Work task
Look through the material below and return every line that contains "week".

-*-*-

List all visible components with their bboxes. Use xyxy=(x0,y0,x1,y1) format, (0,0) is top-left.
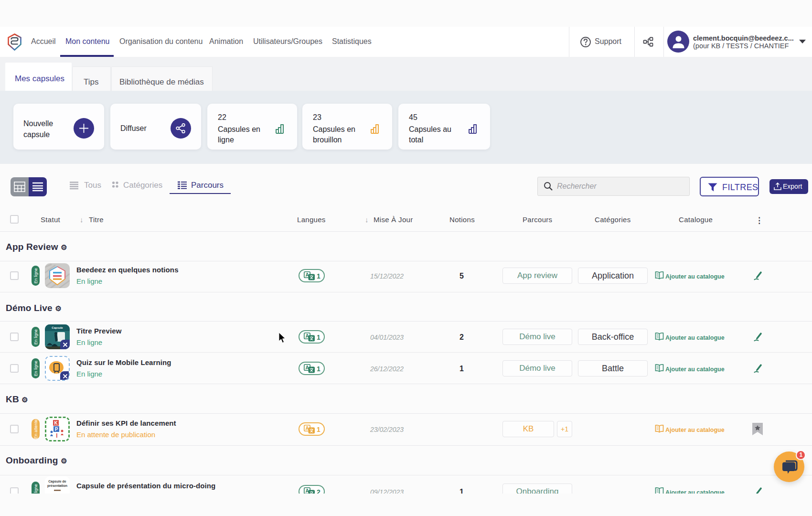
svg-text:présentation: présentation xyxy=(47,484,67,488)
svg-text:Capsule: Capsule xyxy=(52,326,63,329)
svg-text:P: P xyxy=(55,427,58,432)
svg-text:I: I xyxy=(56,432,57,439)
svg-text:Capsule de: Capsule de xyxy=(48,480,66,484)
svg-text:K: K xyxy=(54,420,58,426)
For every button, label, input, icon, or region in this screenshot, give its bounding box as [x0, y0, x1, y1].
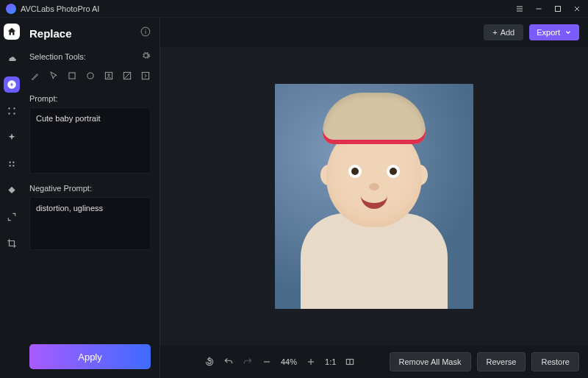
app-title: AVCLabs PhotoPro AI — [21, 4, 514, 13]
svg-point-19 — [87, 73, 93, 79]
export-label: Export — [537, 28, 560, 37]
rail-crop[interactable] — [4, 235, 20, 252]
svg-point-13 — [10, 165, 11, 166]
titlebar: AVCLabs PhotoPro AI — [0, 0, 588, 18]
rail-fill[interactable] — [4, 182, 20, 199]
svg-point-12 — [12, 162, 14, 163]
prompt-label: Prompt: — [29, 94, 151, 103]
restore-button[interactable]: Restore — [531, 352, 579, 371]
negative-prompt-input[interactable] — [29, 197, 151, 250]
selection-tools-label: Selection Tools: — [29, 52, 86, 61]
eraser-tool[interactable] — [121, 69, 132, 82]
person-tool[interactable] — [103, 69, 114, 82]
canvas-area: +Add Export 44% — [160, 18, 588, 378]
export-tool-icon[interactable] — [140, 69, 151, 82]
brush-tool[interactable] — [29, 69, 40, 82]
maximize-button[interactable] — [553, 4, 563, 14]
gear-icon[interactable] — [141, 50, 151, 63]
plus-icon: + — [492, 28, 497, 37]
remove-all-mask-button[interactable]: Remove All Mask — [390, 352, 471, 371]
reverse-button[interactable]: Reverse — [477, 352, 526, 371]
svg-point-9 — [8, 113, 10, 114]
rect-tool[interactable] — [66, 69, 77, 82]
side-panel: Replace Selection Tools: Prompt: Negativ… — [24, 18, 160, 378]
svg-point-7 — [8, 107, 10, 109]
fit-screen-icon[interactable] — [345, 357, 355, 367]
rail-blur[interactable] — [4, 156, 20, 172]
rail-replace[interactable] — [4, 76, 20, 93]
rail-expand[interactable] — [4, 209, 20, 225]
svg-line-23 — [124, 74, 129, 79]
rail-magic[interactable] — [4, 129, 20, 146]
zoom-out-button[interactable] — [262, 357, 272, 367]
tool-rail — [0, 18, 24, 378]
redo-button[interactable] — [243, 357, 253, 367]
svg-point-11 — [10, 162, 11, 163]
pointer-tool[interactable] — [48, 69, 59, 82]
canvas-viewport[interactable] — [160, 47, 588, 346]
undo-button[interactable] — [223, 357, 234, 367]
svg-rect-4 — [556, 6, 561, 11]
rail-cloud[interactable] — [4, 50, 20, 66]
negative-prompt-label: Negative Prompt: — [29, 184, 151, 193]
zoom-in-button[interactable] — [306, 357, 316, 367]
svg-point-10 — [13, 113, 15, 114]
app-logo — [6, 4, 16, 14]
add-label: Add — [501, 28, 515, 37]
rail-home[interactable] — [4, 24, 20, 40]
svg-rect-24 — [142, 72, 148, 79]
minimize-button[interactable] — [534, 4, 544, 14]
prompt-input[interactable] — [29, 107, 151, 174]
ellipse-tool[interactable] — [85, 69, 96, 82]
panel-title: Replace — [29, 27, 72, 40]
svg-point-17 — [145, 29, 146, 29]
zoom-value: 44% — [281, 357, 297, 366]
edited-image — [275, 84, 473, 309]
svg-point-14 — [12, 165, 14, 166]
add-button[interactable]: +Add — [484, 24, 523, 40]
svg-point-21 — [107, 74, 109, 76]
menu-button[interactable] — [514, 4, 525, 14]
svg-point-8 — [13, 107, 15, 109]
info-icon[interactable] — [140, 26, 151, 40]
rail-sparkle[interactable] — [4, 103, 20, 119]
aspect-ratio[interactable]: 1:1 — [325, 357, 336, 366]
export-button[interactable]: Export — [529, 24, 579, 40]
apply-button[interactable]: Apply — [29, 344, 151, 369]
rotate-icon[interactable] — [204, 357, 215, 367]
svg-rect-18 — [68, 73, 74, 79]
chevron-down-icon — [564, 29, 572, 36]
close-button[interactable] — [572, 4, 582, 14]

-*-*-

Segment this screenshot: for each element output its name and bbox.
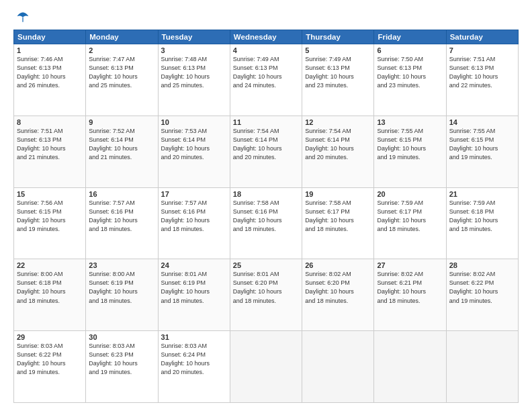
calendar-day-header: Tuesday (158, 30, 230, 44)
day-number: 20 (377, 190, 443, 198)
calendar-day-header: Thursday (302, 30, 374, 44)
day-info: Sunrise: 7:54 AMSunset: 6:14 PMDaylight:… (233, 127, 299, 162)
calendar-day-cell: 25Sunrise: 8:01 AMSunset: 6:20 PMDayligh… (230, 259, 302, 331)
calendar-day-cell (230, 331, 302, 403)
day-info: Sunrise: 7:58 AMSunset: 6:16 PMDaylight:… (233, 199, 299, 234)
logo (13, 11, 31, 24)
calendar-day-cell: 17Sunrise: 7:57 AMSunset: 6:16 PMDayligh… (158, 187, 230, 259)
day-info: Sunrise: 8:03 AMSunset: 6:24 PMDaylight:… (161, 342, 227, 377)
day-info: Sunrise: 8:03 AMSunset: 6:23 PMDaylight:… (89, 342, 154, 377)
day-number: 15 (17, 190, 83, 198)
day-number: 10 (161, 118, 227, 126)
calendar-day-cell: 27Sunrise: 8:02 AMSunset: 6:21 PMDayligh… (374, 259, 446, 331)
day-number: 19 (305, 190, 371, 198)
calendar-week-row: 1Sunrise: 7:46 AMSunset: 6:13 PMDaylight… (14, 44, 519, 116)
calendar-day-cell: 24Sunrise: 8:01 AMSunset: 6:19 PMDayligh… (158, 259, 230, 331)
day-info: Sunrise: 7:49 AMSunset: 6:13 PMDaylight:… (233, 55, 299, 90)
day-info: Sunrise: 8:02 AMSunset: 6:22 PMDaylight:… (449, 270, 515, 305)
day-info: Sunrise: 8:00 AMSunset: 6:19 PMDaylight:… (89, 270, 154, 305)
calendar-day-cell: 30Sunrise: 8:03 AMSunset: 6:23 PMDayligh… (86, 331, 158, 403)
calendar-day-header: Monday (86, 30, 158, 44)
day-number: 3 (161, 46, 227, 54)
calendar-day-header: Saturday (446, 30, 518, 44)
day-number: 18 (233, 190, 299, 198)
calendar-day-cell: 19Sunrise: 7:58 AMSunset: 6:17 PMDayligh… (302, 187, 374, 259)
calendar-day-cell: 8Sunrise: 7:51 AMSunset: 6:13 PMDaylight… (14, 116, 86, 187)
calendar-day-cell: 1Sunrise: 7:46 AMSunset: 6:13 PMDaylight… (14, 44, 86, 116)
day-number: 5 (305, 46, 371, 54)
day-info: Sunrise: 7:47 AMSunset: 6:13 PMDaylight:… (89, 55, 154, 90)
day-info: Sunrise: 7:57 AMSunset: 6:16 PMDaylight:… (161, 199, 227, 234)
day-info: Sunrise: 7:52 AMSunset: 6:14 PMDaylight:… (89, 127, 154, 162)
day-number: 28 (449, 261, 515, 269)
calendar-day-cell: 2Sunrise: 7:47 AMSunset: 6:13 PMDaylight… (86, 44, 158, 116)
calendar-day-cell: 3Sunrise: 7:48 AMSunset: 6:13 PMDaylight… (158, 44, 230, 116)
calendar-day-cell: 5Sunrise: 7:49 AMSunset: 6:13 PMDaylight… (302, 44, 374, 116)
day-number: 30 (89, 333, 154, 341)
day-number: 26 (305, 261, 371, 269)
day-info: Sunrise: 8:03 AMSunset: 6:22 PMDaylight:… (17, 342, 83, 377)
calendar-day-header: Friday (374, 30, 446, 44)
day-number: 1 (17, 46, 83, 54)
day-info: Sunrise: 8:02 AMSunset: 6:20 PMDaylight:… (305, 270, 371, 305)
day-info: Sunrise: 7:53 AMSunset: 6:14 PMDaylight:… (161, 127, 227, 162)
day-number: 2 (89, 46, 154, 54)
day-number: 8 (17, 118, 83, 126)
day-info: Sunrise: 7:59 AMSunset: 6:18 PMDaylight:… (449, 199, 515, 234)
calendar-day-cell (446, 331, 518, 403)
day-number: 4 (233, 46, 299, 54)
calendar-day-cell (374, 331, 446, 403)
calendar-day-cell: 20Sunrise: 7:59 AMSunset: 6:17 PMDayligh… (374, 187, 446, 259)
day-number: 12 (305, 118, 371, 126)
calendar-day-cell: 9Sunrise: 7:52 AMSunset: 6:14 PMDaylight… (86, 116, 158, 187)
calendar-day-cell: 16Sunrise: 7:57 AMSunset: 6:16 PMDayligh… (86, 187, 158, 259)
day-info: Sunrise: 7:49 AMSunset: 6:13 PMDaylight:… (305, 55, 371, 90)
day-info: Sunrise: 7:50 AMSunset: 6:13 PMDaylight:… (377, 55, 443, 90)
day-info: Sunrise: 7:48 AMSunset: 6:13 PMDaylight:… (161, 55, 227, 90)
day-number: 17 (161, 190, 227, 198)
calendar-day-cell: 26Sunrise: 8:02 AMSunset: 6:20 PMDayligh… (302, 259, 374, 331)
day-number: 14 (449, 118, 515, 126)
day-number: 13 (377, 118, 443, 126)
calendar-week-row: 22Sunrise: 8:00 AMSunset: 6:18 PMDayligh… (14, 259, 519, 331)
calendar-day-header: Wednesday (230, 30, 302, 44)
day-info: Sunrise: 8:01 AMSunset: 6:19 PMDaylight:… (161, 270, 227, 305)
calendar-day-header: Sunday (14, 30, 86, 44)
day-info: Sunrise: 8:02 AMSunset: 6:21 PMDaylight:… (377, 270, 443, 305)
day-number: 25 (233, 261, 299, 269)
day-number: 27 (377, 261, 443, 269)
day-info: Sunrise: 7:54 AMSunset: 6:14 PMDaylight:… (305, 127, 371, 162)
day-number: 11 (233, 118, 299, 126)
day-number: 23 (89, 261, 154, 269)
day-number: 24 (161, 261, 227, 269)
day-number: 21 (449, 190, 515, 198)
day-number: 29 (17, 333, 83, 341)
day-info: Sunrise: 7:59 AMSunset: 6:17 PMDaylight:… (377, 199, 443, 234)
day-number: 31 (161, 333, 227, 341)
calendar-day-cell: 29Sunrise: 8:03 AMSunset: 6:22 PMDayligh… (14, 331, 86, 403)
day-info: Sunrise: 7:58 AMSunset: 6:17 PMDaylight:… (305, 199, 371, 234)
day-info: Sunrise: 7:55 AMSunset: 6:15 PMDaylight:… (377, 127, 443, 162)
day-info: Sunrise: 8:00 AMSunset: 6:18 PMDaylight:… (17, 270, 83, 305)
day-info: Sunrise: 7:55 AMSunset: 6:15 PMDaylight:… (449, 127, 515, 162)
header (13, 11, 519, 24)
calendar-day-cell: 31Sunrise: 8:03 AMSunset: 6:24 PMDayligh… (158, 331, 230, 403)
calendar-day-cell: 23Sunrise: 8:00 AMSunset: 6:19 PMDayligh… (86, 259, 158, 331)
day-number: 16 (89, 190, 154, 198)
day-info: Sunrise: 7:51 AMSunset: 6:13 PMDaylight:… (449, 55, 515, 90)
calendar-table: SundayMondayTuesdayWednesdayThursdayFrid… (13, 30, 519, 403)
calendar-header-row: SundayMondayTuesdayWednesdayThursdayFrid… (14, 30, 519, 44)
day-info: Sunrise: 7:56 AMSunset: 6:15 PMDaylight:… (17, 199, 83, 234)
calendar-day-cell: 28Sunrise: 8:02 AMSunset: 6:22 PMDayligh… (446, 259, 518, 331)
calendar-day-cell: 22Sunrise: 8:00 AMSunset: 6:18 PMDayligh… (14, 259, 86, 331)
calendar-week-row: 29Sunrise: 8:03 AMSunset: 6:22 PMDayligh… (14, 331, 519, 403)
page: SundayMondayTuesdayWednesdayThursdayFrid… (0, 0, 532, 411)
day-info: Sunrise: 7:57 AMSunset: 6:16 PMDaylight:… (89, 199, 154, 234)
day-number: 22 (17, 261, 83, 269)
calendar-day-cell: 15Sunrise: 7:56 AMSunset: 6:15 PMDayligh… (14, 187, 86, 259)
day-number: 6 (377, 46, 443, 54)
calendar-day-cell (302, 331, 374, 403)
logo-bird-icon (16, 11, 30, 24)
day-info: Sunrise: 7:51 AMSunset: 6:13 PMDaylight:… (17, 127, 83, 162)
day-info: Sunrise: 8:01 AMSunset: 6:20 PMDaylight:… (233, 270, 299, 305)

-*-*-

Response box
calendar-week-row: 1Sunrise: 7:46 AMSunset: 6:13 PMDaylight… (14, 44, 519, 116)
calendar-week-row: 22Sunrise: 8:00 AMSunset: 6:18 PMDayligh… (14, 259, 519, 331)
calendar-week-row: 29Sunrise: 8:03 AMSunset: 6:22 PMDayligh… (14, 331, 519, 403)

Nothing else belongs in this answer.